Saved data entries:
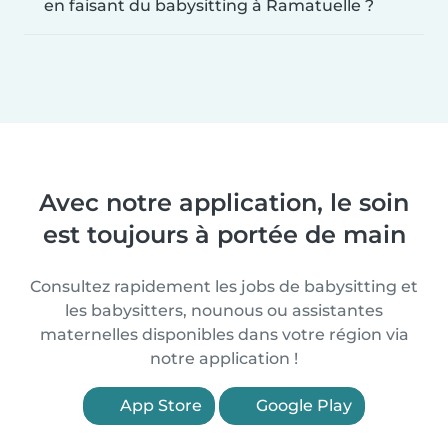
en faisant du babysitting à Ramatuelle ?
Avec notre application, le soin
est toujours à portée de main
Consultez rapidement les jobs de babysitting et
les babysitters, nounous ou assistantes
maternelles disponibles dans votre région via
notre application !
App Store
Google Play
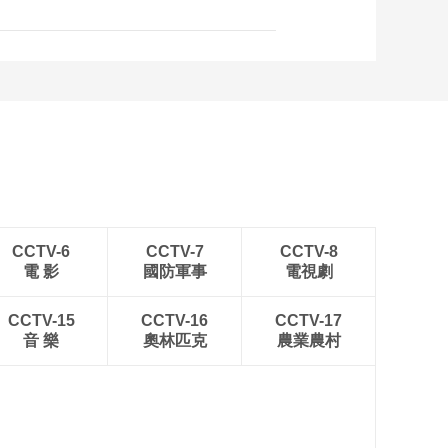
CCTV-6
CCTV-7
CCTV-8
電 影
國防軍事
電視劇
CCTV-15
CCTV-16
CCTV-17
音 樂
奧林匹克
農業農村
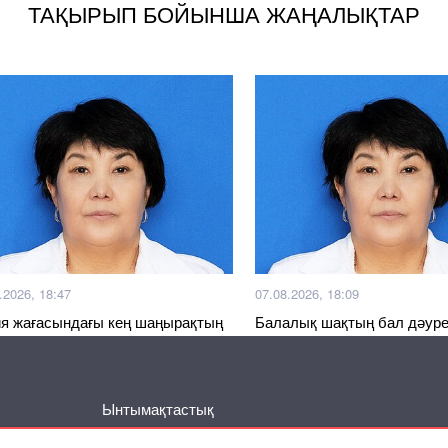
ТАҚЫРЫП БОЙЫНША ЖАҢАЛЫҚТАР
.2026, 18:47
07.08.2026, 18:09
я жағасындағы кең шаңырақтың
Балалық шақтың бал дәуре
қты күндері
Ынтымақтастық
Басқа жаңалықтар
Серіктес материалдар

Task:
Lines from the one containing "Балалық шақтың бал дәуре" through the final line of the entries above are to be output exactly; omit all others.

Output of the task:
Балалық шақтың бал дәуре
қты күндері
Ынтымақтастық
Басқа жаңалықтар
Серіктес материалдар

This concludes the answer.